[Start of Attachment]

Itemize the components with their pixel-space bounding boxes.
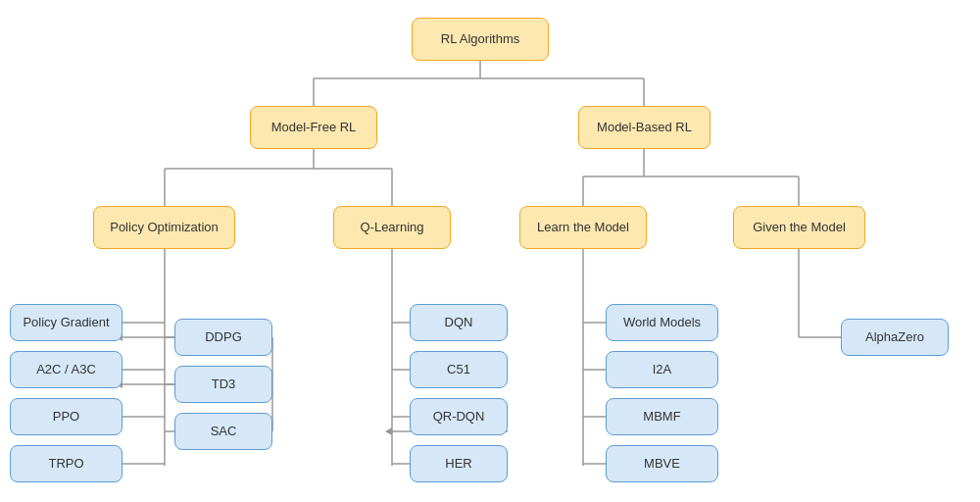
svg-marker-63 [385, 427, 392, 435]
her-node: HER [410, 445, 508, 482]
mbve-node: MBVE [606, 445, 718, 482]
model-free-node: Model-Free RL [250, 106, 377, 149]
ddpg-node: DDPG [174, 319, 272, 356]
world-models-node: World Models [606, 304, 718, 341]
alphazero-node: AlphaZero [841, 319, 949, 356]
policy-opt-node: Policy Optimization [93, 206, 235, 249]
mbmf-node: MBMF [606, 398, 718, 435]
model-based-node: Model-Based RL [578, 106, 710, 149]
learn-model-node: Learn the Model [519, 206, 647, 249]
a2c-node: A2C / A3C [10, 351, 122, 388]
qrdqn-node: QR-DQN [410, 398, 508, 435]
c51-node: C51 [410, 351, 508, 388]
policy-gradient-node: Policy Gradient [10, 304, 122, 341]
trpo-node: TRPO [10, 445, 122, 482]
rl-algorithms-node: RL Algorithms [412, 18, 549, 61]
sac-node: SAC [174, 413, 272, 450]
q-learning-node: Q-Learning [333, 206, 451, 249]
i2a-node: I2A [606, 351, 718, 388]
dqn-node: DQN [410, 304, 508, 341]
td3-node: TD3 [174, 366, 272, 403]
given-model-node: Given the Model [733, 206, 865, 249]
ppo-node: PPO [10, 398, 122, 435]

[End of Attachment]

▸ **WHAT YOU HAVE TO DO**
Return the material as it stands. Leave out the pictures.

▸ **ANSWER**
Itemize the components with their pixel-space bounding boxes.
svg-marker-63 [385, 427, 392, 435]
her-node: HER [410, 445, 508, 482]
mbve-node: MBVE [606, 445, 718, 482]
model-free-node: Model-Free RL [250, 106, 377, 149]
ddpg-node: DDPG [174, 319, 272, 356]
world-models-node: World Models [606, 304, 718, 341]
alphazero-node: AlphaZero [841, 319, 949, 356]
policy-opt-node: Policy Optimization [93, 206, 235, 249]
mbmf-node: MBMF [606, 398, 718, 435]
model-based-node: Model-Based RL [578, 106, 710, 149]
learn-model-node: Learn the Model [519, 206, 647, 249]
a2c-node: A2C / A3C [10, 351, 122, 388]
qrdqn-node: QR-DQN [410, 398, 508, 435]
c51-node: C51 [410, 351, 508, 388]
policy-gradient-node: Policy Gradient [10, 304, 122, 341]
trpo-node: TRPO [10, 445, 122, 482]
rl-algorithms-node: RL Algorithms [412, 18, 549, 61]
sac-node: SAC [174, 413, 272, 450]
q-learning-node: Q-Learning [333, 206, 451, 249]
i2a-node: I2A [606, 351, 718, 388]
dqn-node: DQN [410, 304, 508, 341]
td3-node: TD3 [174, 366, 272, 403]
given-model-node: Given the Model [733, 206, 865, 249]
ppo-node: PPO [10, 398, 122, 435]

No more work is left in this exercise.